(Stored data entries)

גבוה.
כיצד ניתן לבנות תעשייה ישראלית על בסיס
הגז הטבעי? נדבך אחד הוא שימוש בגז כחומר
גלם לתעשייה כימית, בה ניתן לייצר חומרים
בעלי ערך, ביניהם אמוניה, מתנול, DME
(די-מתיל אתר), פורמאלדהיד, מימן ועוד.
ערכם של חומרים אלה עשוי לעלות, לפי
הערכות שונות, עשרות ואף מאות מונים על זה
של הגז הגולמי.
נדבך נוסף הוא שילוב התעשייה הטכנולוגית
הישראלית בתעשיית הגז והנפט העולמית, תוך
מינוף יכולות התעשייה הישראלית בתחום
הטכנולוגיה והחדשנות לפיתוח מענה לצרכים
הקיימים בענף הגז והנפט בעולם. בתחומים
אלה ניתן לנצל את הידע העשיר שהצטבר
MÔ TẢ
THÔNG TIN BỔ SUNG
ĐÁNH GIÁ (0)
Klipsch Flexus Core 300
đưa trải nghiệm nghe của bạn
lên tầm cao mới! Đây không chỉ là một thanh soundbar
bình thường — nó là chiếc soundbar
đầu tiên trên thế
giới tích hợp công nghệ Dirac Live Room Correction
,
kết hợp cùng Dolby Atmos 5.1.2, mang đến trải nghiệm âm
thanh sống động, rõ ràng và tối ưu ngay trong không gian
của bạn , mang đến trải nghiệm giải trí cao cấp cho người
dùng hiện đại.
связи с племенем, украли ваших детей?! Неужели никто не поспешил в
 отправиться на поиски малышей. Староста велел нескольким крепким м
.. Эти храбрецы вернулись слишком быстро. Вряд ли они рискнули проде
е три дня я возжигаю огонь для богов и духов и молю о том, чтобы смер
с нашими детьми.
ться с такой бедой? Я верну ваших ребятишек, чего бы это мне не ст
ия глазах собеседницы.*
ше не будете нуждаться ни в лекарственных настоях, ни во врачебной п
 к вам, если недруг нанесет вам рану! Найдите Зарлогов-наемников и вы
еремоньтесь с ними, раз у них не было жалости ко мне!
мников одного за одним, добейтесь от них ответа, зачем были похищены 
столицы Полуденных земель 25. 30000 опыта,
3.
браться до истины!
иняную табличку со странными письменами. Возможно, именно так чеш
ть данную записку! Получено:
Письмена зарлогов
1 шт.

---

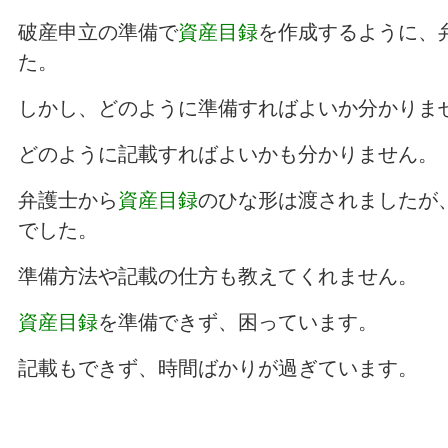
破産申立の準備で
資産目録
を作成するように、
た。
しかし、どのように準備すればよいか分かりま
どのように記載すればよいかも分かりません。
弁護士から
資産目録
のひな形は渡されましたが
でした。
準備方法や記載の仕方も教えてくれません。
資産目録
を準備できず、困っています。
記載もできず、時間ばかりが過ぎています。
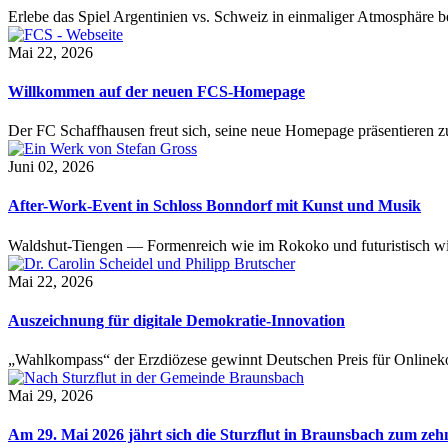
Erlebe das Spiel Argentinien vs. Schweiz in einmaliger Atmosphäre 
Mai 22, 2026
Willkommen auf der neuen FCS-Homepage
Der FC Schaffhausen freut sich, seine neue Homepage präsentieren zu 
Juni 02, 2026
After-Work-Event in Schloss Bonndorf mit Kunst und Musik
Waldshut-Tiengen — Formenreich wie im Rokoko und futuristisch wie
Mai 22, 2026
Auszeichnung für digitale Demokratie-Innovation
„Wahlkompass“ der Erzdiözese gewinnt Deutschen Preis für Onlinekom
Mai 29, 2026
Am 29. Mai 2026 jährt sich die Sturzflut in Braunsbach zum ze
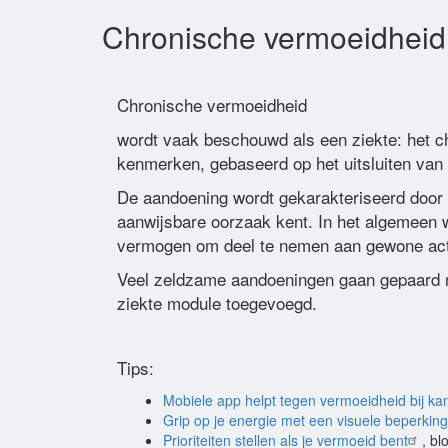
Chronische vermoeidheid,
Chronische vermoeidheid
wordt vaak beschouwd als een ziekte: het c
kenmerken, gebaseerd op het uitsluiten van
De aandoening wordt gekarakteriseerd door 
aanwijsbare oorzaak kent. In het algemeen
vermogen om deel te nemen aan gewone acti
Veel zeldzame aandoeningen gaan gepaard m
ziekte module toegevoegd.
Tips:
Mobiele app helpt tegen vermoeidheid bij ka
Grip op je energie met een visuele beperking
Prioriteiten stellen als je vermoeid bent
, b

EXERCISE BRIEF.
Your answer should be the lines of the records that hold the string "thanh".

YOUR RESPONSE.
lên tầm cao mới! Đây không chỉ là một thanh soundbar
thanh sống động, rõ ràng và tối ưu ngay trong không gian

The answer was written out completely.